Sicilia, primo via libera alla Finanziaria ma i tempi stringono

Via libera, a margine di una maratona notturna, in commissione Bilancio dell’Assemblea regionale siciliana alla legge Finanziaria. Non sono mancati scontri e polemiche, adesso la patata bollente passa adesso all’Aula del parlamento regionale dove l’esame della manovra comincerà lunedì prossimo a partire dalle ore 10. All’ordine del giorno dei lavori anche il ddl con le nuove “Norme in materia di composizione dei consigli comunali e status degli amministratori locali“. Restano da sciogliere i nodi e da ricomporre le spaccature che intralceranno il percorso dei documenti contabili che dovranno essere approvati entro il 30 aprile, giorno in cui scade l’esercizio provvisorio. Non potranno esserci più altre proroghe. In Aula il percorso ricco di ostacoli come ha dimostrato l’esame in commissione Bilancio, con una miriade di emedamenti passati a Sala d’Ercole. I tempi sono sempre più stretti.

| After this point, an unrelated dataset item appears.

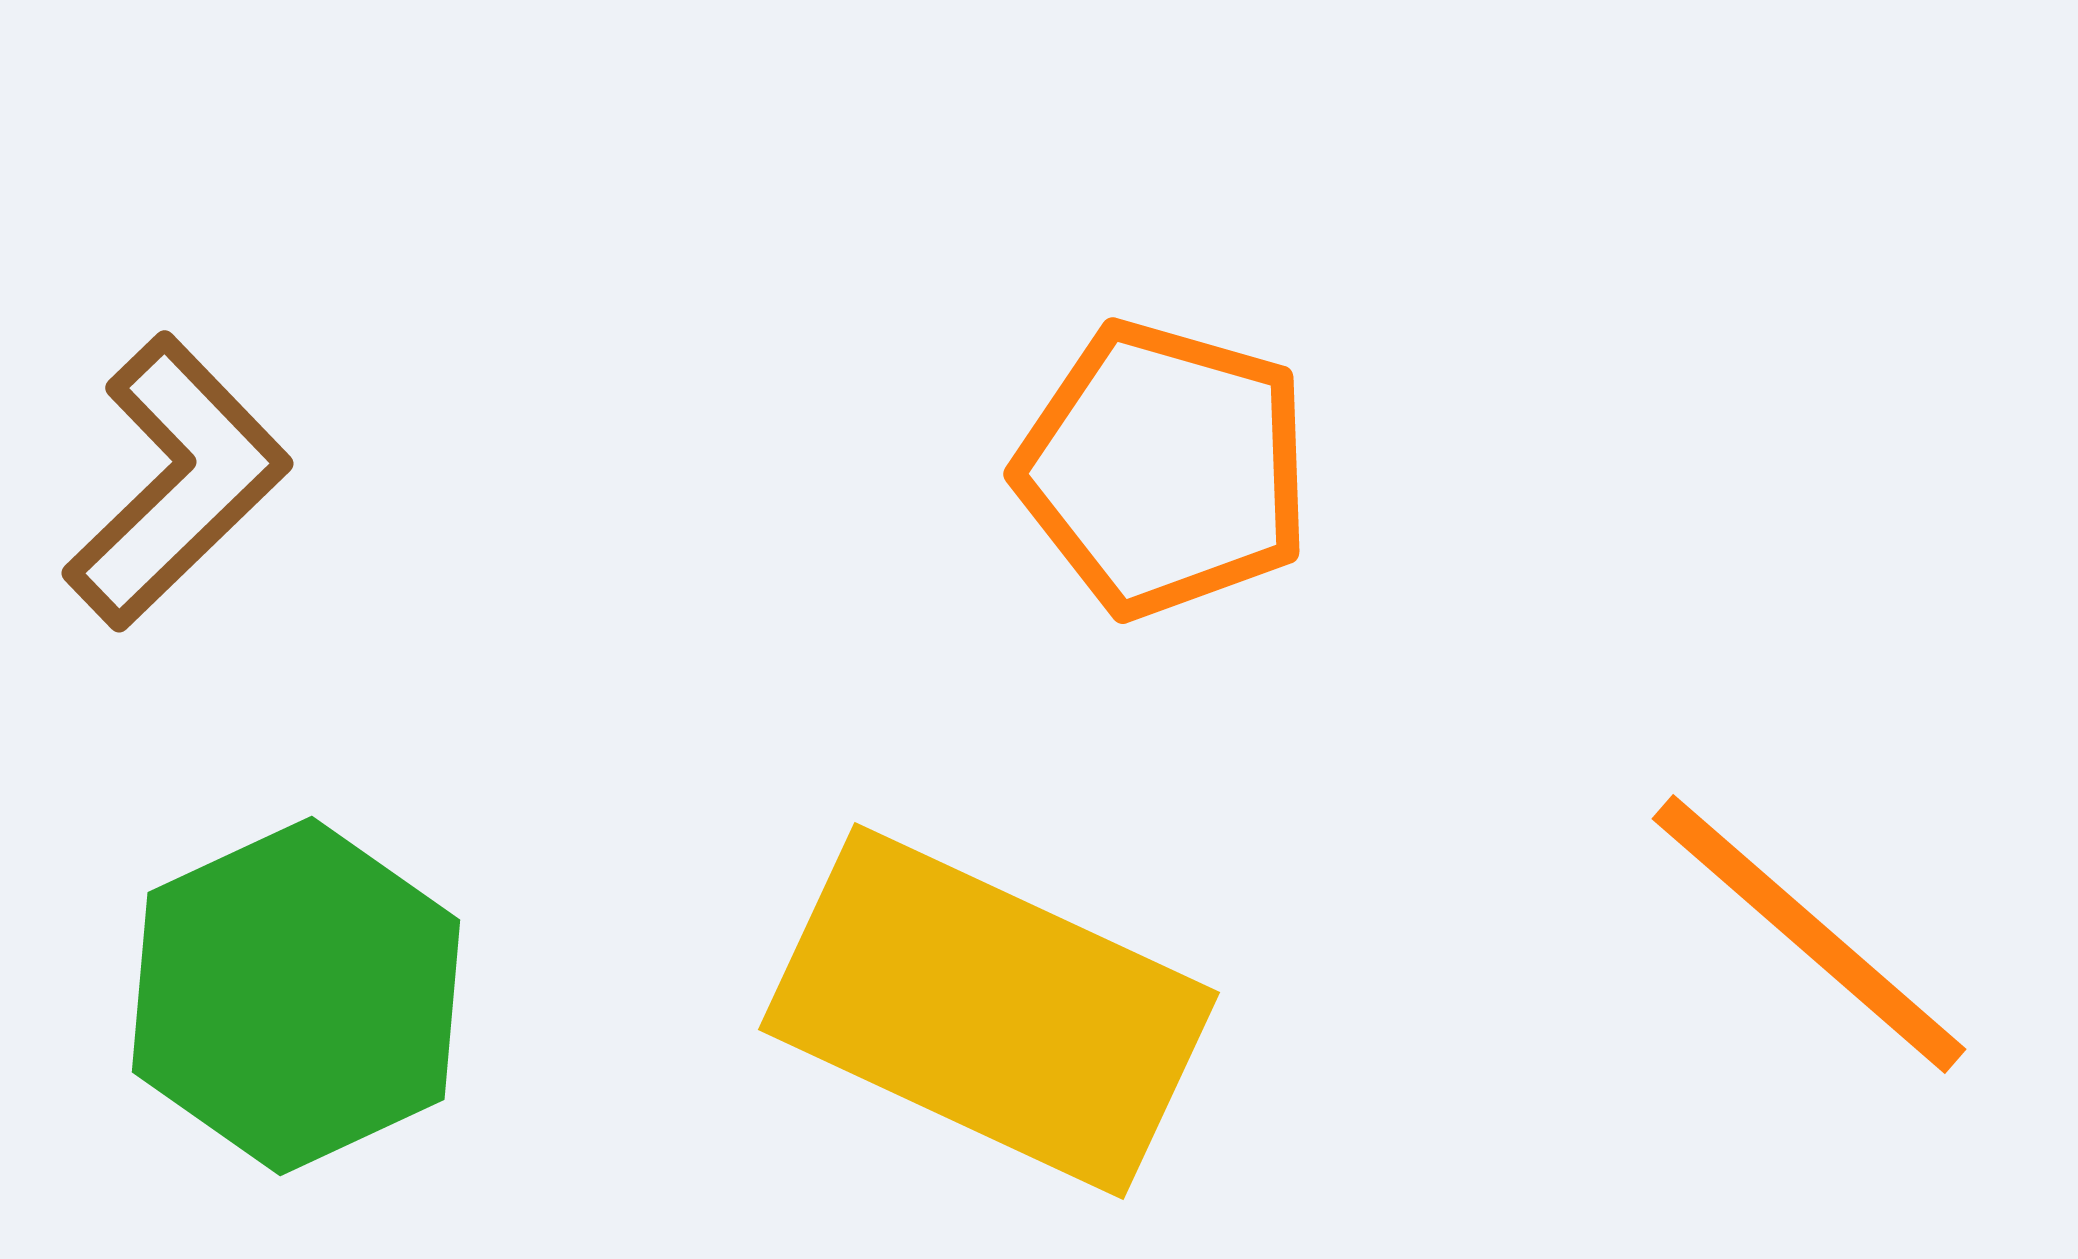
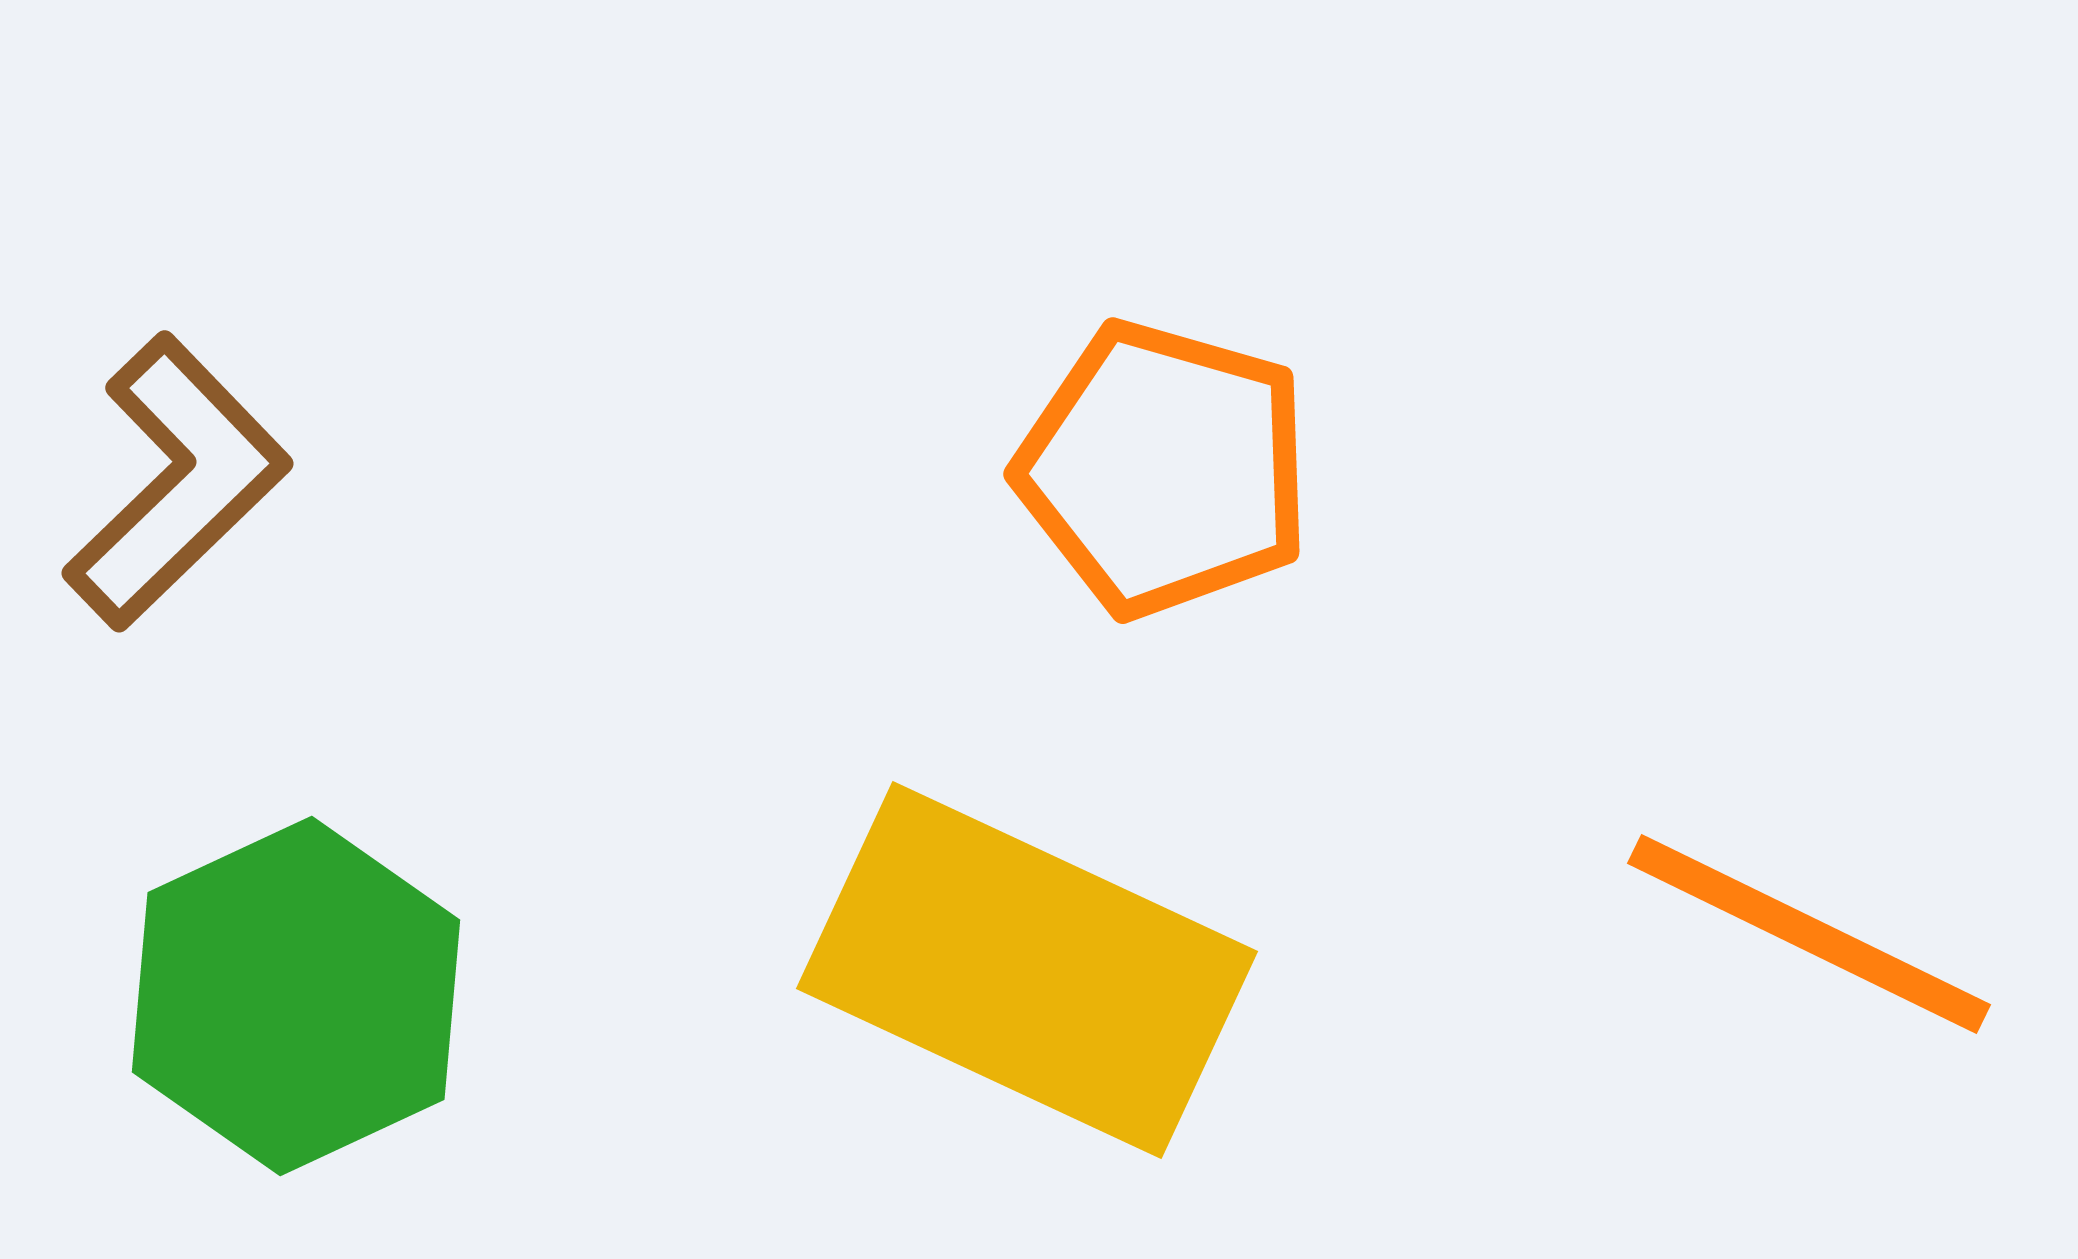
orange line: rotated 15 degrees counterclockwise
yellow rectangle: moved 38 px right, 41 px up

“Confidiamo – affermano i deputati del Movimento 5 Stelle, Claudia La Rocca e Giorgio Ciaccio – che il presidente Ardizzone possa fare pulizia di tutto il materiale impresentabile e fare ciò che è stato incapace di fare Dina”. Molto critica anche la posizione di Forza Italia i cui parlamentari in commissione hanno bloccato 300 nuove assunzioni alla Regione siciliana: “Ci dispiace per la maggioranza e il governo, ma non sono tollerabili atteggiamenti schizofrenici e contraddittori, da un lato agevolare i prepensionamenti e dall’altro proporre nuove assunzioni, ben trecento in due anni”, ha detto il capogruppo degli azzurri Marco Falcone, “malgrado gli annunci il Partito democratico non perde mai il vizio di assaltare la diligenza”.